Dataset entries:
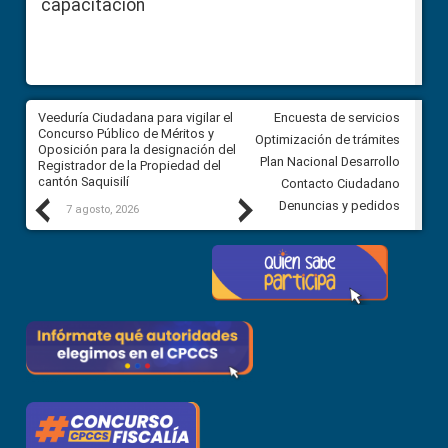
capacitación
Veeduría Ciudadana para vigilar el
Veeduría Ciudadana para vigila
Encuesta de servicios
Concurso Público de Méritos y
construcción del asfaltado de
Optimización de trámites
Oposición para la designación del
diferentes barrios del sector 
Plan Nacional Desarrollo
Registrador de la Propiedad del
Ballenita del cantón Santa Ele
cantón Saquisilí
Contacto Ciudadano
Previous
Next
Denuncias y pedidos
7 agosto, 2026
7 agosto, 2026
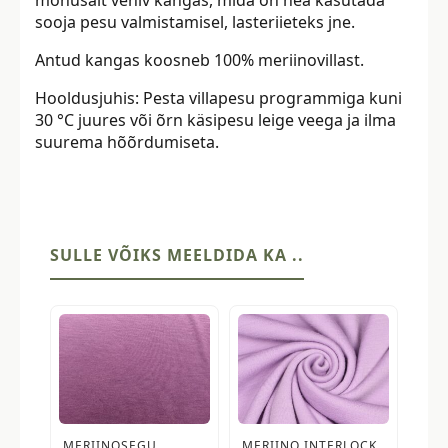
mõnusalt veniv kangas, mida on hea kasutada
sooja pesu valmistamisel, lasteriieteks jne.
Antud kangas koosneb 100% meriinovillast.
Hooldusjuhis: Pesta villapesu programmiga kuni
30 °C juures või õrn käsipesu leige veega ja ilma
suurema hõõrdumiseta.
SULLE VÕIKS MEELDIDA KA ..
MERIINOSEGU
MERIINO INTERLOCK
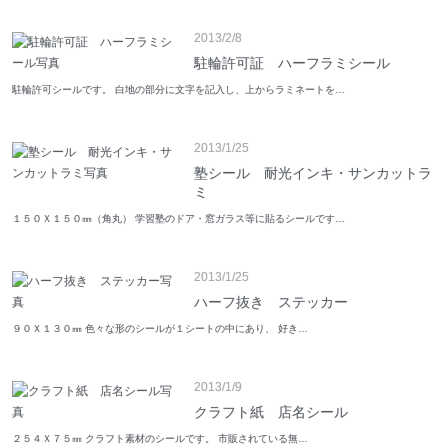
2013/2/8
駐輪許可証 ハーフラミシール
駐輪許可シールです。 白地の部分に文字を記入し、上からラミネートを…
2013/1/25
塾シール 耐光インキ・サンカットラ
ミ
１５０Ｘ１５０㎜（角丸） 学習塾のドア・窓ガラス等に貼るシールです…
2013/1/25
ハーフ抜き ステッカー
９０Ｘ１３０㎜ 色々な形のシールが１シートの中にあり、 好き…
2013/1/9
クラフト紙 店名シール
２５４Ｘ７５㎜ クラフト素材のシールです。 市販されている無…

> Task statement
Leave out the pictures and retype the rest of the entries exactly.

> Response to the exercise
capacitación
Veeduría Ciudadana para vigilar el
Veeduría Ciudadana para vigila
Encuesta de servicios
Concurso Público de Méritos y
construcción del asfaltado de
Optimización de trámites
Oposición para la designación del
diferentes barrios del sector 
Plan Nacional Desarrollo
Registrador de la Propiedad del
Ballenita del cantón Santa Ele
cantón Saquisilí
Contacto Ciudadano
Previous
Next
Denuncias y pedidos
7 agosto, 2026
7 agosto, 2026
mõnusalt veniv kangas, mida on hea kasutada
sooja pesu valmistamisel, lasteriieteks jne.
Antud kangas koosneb 100% meriinovillast.
Hooldusjuhis: Pesta villapesu programmiga kuni
30 °C juures või õrn käsipesu leige veega ja ilma
suurema hõõrdumiseta.
SULLE VÕIKS MEELDIDA KA ..
MERIINOSEGU
MERIINO INTERLOCK
2013/2/8
駐輪許可証 ハーフラミシール
駐輪許可シールです。 白地の部分に文字を記入し、上からラミネートを…
2013/1/25
塾シール 耐光インキ・サンカットラ
ミ
１５０Ｘ１５０㎜（角丸） 学習塾のドア・窓ガラス等に貼るシールです…
2013/1/25
ハーフ抜き ステッカー
９０Ｘ１３０㎜ 色々な形のシールが１シートの中にあり、 好き…
2013/1/9
クラフト紙 店名シール
２５４Ｘ７５㎜ クラフト素材のシールです。 市販されている無…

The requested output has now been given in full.